Semester Offering: August

With the growth of massive digital data archives, which are not necessarily organized in any order, the twin and complementary processes of information retrieval and data mining have emerged together as a particular important discipline within the information sciences. The object of information retrieval is to automatically search a data archive in order to respond to a user’s query. The object of data mining, on the other hand, is to automatically process a data archive in order to find patterns that represent knowledge or, equivalently, information interesting to the user (not necessarily in response to a targeted query). Information retrieval and data mining invoke multidisciplinary techniques, including those from artificial intelligence, statistics, machine learning, pattern analysis, and others.

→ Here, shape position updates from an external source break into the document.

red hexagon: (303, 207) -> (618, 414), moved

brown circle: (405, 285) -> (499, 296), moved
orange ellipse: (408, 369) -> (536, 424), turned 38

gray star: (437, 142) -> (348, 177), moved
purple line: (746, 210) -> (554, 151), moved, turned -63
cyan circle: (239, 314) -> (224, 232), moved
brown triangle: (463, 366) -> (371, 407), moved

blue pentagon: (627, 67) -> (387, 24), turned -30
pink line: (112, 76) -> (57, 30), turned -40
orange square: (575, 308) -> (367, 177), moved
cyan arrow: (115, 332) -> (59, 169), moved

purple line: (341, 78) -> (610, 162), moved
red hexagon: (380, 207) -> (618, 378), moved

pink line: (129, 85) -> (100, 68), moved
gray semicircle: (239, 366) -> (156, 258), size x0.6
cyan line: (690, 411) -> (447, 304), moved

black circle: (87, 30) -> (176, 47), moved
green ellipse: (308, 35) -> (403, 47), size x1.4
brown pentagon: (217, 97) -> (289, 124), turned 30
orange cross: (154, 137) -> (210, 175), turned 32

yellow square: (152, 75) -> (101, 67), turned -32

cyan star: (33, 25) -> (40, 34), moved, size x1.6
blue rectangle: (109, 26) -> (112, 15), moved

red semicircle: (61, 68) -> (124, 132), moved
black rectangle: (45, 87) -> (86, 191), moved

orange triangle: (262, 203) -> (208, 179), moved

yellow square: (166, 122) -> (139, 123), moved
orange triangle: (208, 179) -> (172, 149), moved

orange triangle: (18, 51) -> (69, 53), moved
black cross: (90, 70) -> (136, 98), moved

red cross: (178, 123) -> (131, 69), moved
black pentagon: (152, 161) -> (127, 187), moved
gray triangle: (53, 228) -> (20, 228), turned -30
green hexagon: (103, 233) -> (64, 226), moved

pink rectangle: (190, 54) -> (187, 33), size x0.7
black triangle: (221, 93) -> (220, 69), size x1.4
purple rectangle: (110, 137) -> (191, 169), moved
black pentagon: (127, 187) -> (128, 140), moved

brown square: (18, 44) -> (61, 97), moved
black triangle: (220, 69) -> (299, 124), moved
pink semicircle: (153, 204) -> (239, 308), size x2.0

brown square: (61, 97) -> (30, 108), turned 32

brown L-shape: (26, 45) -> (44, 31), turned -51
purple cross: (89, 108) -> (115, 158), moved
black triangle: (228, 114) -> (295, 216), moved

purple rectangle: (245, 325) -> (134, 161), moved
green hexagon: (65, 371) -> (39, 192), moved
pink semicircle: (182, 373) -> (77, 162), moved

The object of this course is to introduce information retrieval and data mining techniques with a view to practical application. Topics covered will include association and rule generation, classification and prediction (including Bayesian and rule-based), cluster analysis (including partitioning, hierarchical and grid-based methods, and outlier analysis), data stream mining, social network analysis, Boolean retrieval, index construction and compression, vector space model, relevance feedback and query expansion, probabilistic information retrieval. Practical case studies will use both commercial and non-commercial software packages.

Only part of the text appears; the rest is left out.